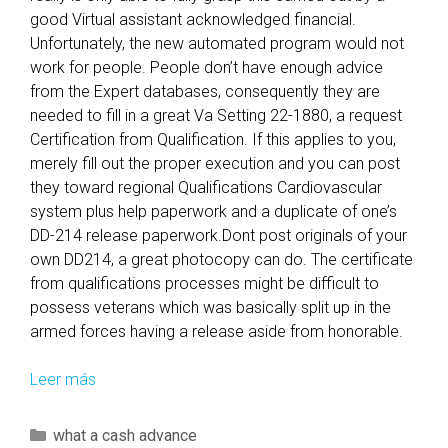
good Virtual assistant acknowledged financial.
Unfortunately, the new automated program would not
work for people. People don’t have enough advice
from the Expert databases, consequently they are
needed to fill in a great Va Setting 22-1880, a request
Certification from Qualification. If this applies to you,
merely fill out the proper execution and you can post
they toward regional Qualifications Cardiovascular
system plus help paperwork and a duplicate of one’s
DD-214 release paperwork.Dont post originals of your
own DD214, a great photocopy can do. The certificate
from qualifications processes might be difficult to
possess veterans which was basically split up in the
armed forces having a release aside from honorable.
Leer más
D
o
y
C
what a cash advance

-=-=-

WHAT TO PRODUCE
The entire listing is to be printed exactly, with each picture omitted.

ANSWER SPACE
good Virtual assistant acknowledged financial.
Unfortunately, the new automated program would not
work for people. People don’t have enough advice
from the Expert databases, consequently they are
needed to fill in a great Va Setting 22-1880, a request
Certification from Qualification. If this applies to you,
merely fill out the proper execution and you can post
they toward regional Qualifications Cardiovascular
system plus help paperwork and a duplicate of one’s
DD-214 release paperwork.Dont post originals of your
own DD214, a great photocopy can do. The certificate
from qualifications processes might be difficult to
possess veterans which was basically split up in the
armed forces having a release aside from honorable.
Leer más
D
o
y
C
what a cash advance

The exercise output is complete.